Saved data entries
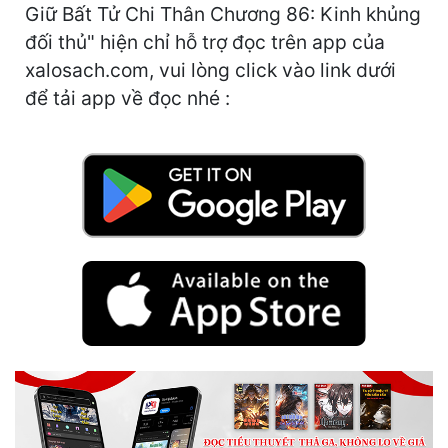
Giữ Bất Tử Chi Thân Chương 86: Kinh khủng
Cổ Đại
đối thủ" hiện chỉ hỗ trợ đọc trên app của
Du Hí
xalosach.com, vui lòng click vào link dưới
Dã Sử
để tải app về đọc nhé :
Dị Giới
Dị Năng
Gia Đấu
Góc Nhìn Nam
Góc Nhìn Nữ
Huyền Huyễn
Huyền Nghi
Huyền Ảo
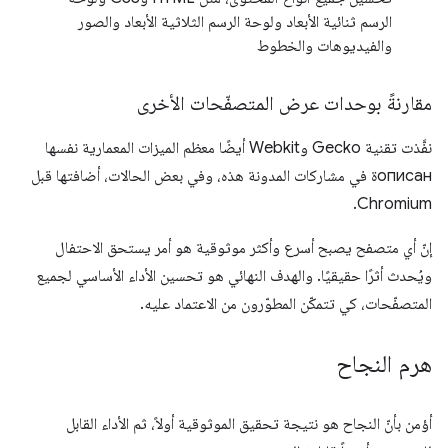
الرسم ثنائية الأبعاد ولوحة الرسم الثلاثية الأبعاد والصور
والفيديوهات والخطوط
مقارنةً بوحدات عرض المتصفّحات الأخرى
نفَّذت تقنية Gecko وWebkit أيضًا معظم الميزات المعمارية نفسها
описанة في مشاركات المدونة هذه، وفي بعض الحالات، أضافتها قبل
Chromium.
إنّ أي متصفح يصبح أسرع وأكثر موثوقية هو أمر يستحق الاحتفال
ويُحدث أثرًا حقيقيًا. والهدف النهائي هو تحسين الأداء الأساسي لجميع
المتصفّحات، كي تتمكّن المطوّرون من الاعتماد عليه.
هرم النجاح
أؤمن بأنّ النجاح هو نتيجة تحقيق الموثوقية أولاً، ثم الأداء القابل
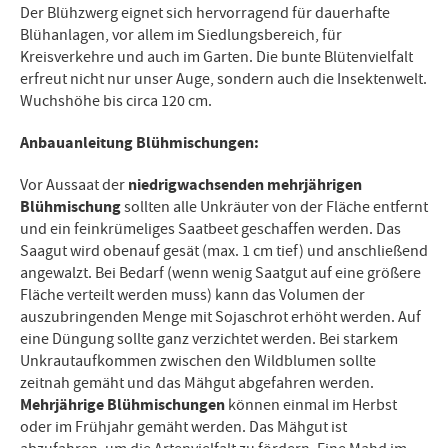
Der Blühzwerg eignet sich hervorragend für dauerhafte
Blühanlagen, vor allem im Siedlungsbereich, für
Kreisverkehre und auch im Garten. Die bunte Blütenvielfalt
erfreut nicht nur unser Auge, sondern auch die Insektenwelt.
Wuchshöhe bis circa 120 cm.
Anbauanleitung Blühmischungen:
niedrigwachsenden mehrjährigen
Vor Aussaat der
Blühmischung
sollten alle Unkräuter von der Fläche entfernt
und ein feinkrümeliges Saatbeet geschaffen werden. Das
Saagut wird obenauf gesät (max. 1 cm tief) und anschließend
angewalzt. Bei Bedarf (wenn wenig Saatgut auf eine größere
Fläche verteilt werden muss) kann das Volumen der
auszubringenden Menge mit Sojaschrot erhöht werden. Auf
eine Düngung sollte ganz verzichtet werden. Bei starkem
Unkrautaufkommen zwischen den Wildblumen sollte
zeitnah gemäht und das Mähgut abgefahren werden.
Mehrjährige Blühmischungen
können einmal im Herbst
oder im Frühjahr gemäht werden. Das Mähgut ist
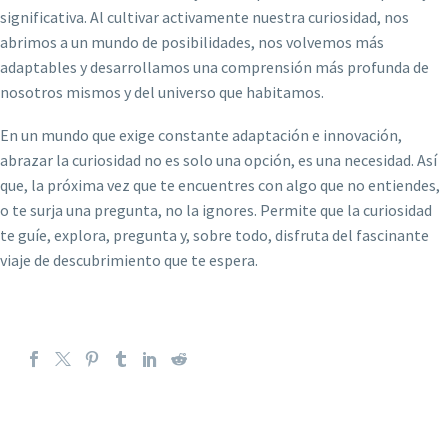
significativa. Al cultivar activamente nuestra curiosidad, nos
abrimos a un mundo de posibilidades, nos volvemos más
adaptables y desarrollamos una comprensión más profunda de
nosotros mismos y del universo que habitamos.
En un mundo que exige constante adaptación e innovación,
abrazar la curiosidad no es solo una opción, es una necesidad. Así
que, la próxima vez que te encuentres con algo que no entiendes,
o te surja una pregunta, no la ignores. Permite que la curiosidad
te guíe, explora, pregunta y, sobre todo, disfruta del fascinante
viaje de descubrimiento que te espera.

TASK BRIEF »
Search the data above for the string "الأداء". Report every line where it is found.

EXPECTED OUTPUT »
ويُحدث أثرًا حقيقيًا. والهدف النهائي هو تحسين الأداء الأساسي لجميع
أؤمن بأنّ النجاح هو نتيجة تحقيق الموثوقية أولاً، ثم الأداء القابل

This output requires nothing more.